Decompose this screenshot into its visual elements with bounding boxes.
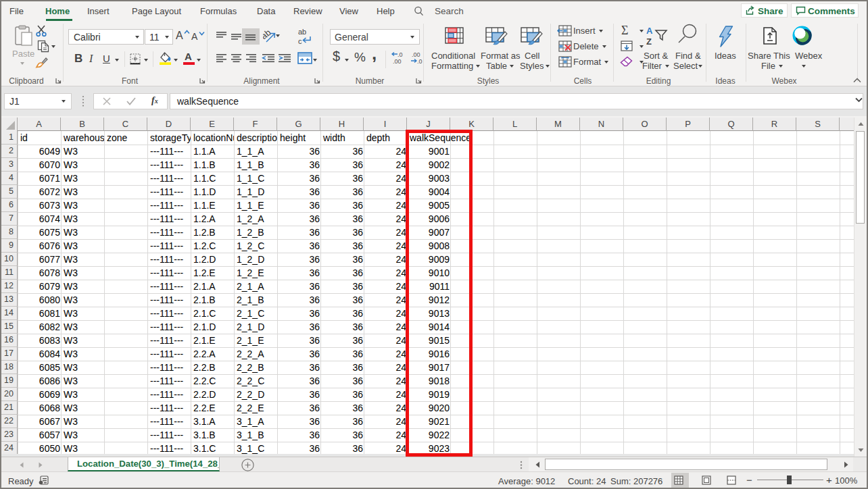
svg-text:A: A [646, 26, 653, 36]
svg-text:.00: .00 [393, 58, 402, 65]
svg-text:.00: .00 [412, 51, 420, 58]
svg-text:Z: Z [646, 36, 652, 47]
svg-text:.0: .0 [397, 51, 403, 58]
svg-text:ab: ab [263, 29, 273, 41]
svg-text:ab: ab [298, 28, 306, 36]
svg-text:.0: .0 [417, 58, 423, 65]
svg-text:c: c [298, 37, 302, 45]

**TASK**
Retype the material above exactly, images excluded.

**TASK ANSWER**
Decompose this screenshot into its visual elements with bounding boxes.
svg-text:A: A [646, 26, 653, 36]
svg-text:.00: .00 [393, 58, 402, 65]
svg-text:.00: .00 [412, 51, 420, 58]
svg-text:Z: Z [646, 36, 652, 47]
svg-text:.0: .0 [397, 51, 403, 58]
svg-text:ab: ab [263, 29, 273, 41]
svg-text:ab: ab [298, 28, 306, 36]
svg-text:.0: .0 [417, 58, 423, 65]
svg-text:c: c [298, 37, 302, 45]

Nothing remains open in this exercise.